Dr. Thomas Antonio, professor of ethnobotany at the IAIA, teaches sweetgrass braiding every semester. He shared a collection of student essays with SFR, in response to the book. They are full of stories that show a deep resonance between Kimmerer’s work and the students’ own experiences with the natural world.
“My students love the book, as do I,” says Antonio. “As a Ph.D. a botanist, she’s able to take that western science education and blend it effortlessly with traditional knowledge – it’s just a thing of beauty.
Although nearly a decade has passed since Braiding Sweetgrass was published, it’s more relevant than ever, says Antonio. “Some chapters are so hard to read because it’s so painful to tell what happened in certain areas,” he says, “but it always ends with a theme of healing and hope.”
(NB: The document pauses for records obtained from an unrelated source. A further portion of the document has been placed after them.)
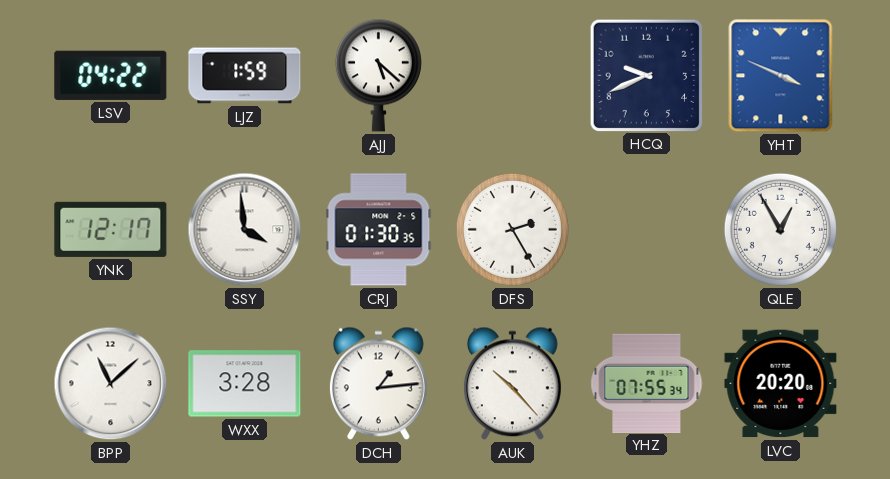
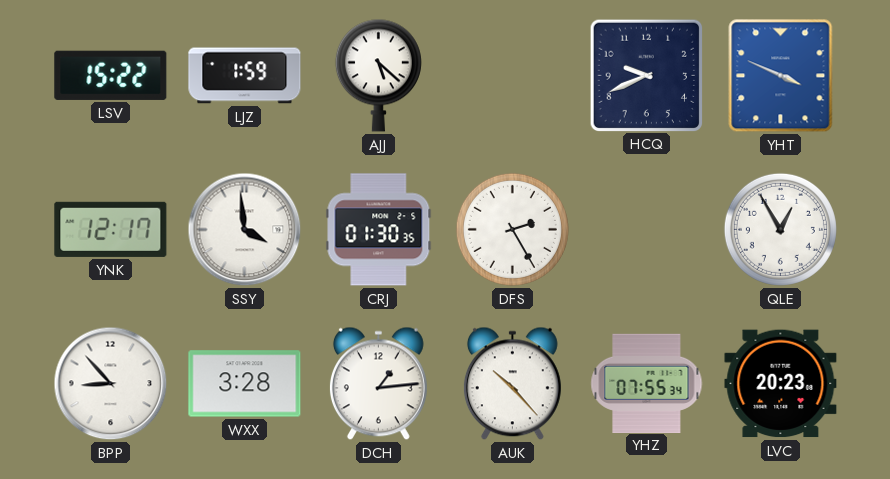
LSV: 04:22 -> 15:22
BPP: 11:08 -> 8:53
LVC: 20:20 -> 20:23
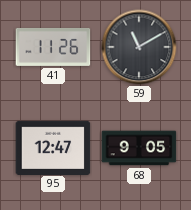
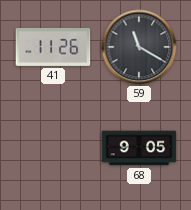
59: 11:10 -> 11:20
95: 12:47 -> none
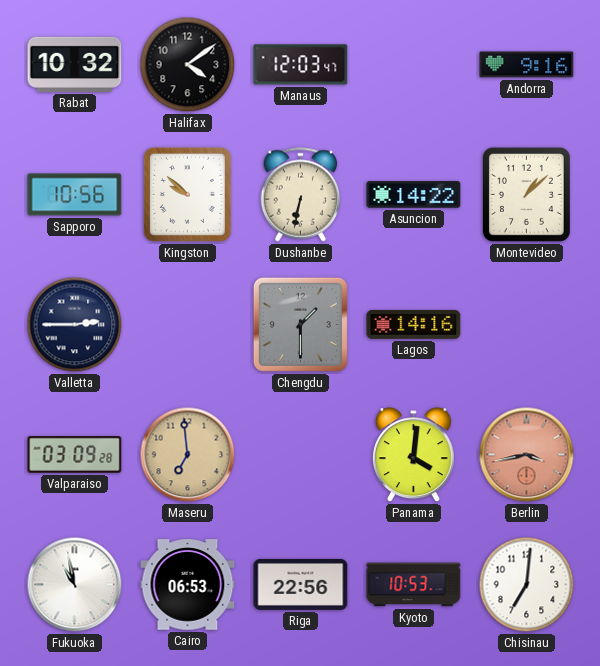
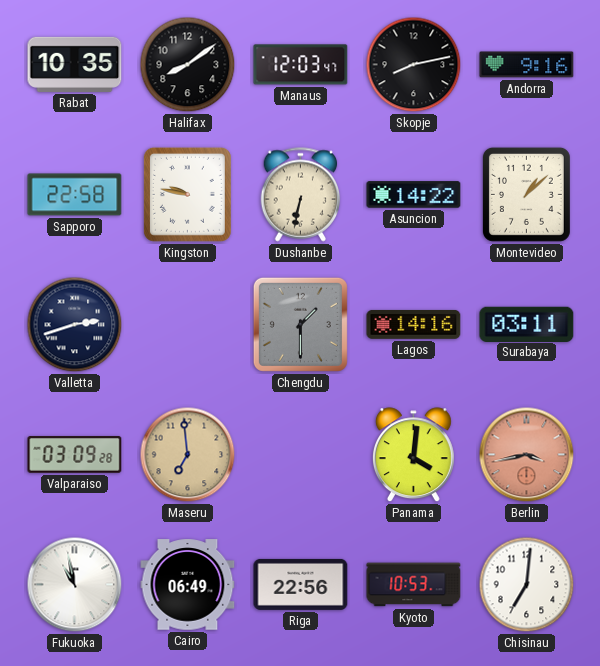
Rabat: 10:32 -> 10:35
Halifax: 4:09 -> 8:09
Skopje: none -> 8:13
Sapporo: 10:56 -> 22:58
Kingston: 9:52 -> 9:47
Valletta: 2:45 -> 2:42
Surabaya: none -> 03:11
Cairo: 06:53 -> 06:49
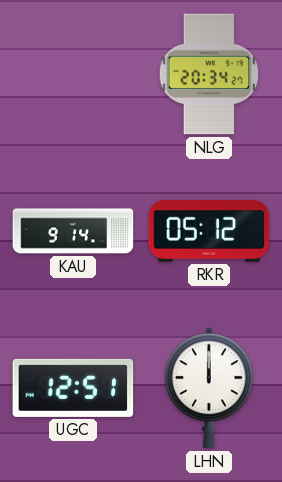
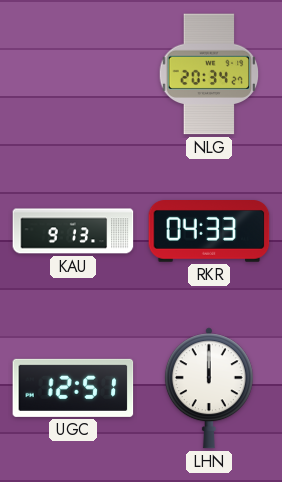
KAU: 9:14 -> 9:13
RKR: 05:12 -> 04:33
Kimmerer’s work has taken on special meaning for Antonio and his students during the pandemic. They weren’t able to take field trips, but reading Braiding Sweetgrass gave her students a sense of connection to the natural world.
“It was a blessing to have those words written that made you feel like you were there with the plants,” says Antonio. He remembers being told by students that Kimmerer’s lyricism gave them a sense of presence with the natural phenomena she describes.
Kimmerer is scheduled to meet with IAIA students and faculty on Wednesday before his public address.
“During dialogue with readers and listeners of this very diverse audience, I felt a deep desire to connect with the living world,” writes Kimmerer. “There is a desire to get to know plants well again, to feel part of the ecological community and to claim our role as givers to the earth, not just takers. I can sense people longing for a kinship with the land that extractive economies have tried to erase. People remember what it might be like to have an honorable relationship with the land.
Kimmerer’s visit is sponsored by the Institute of American Indian Arts, the Santa Fe Botanical Garden, Paul Eitner and Denise Roy in association with the Santa Fe Botanical Garden, the Santa Fe Chapter of the Native Plant Society of New Mexico and d ‘others.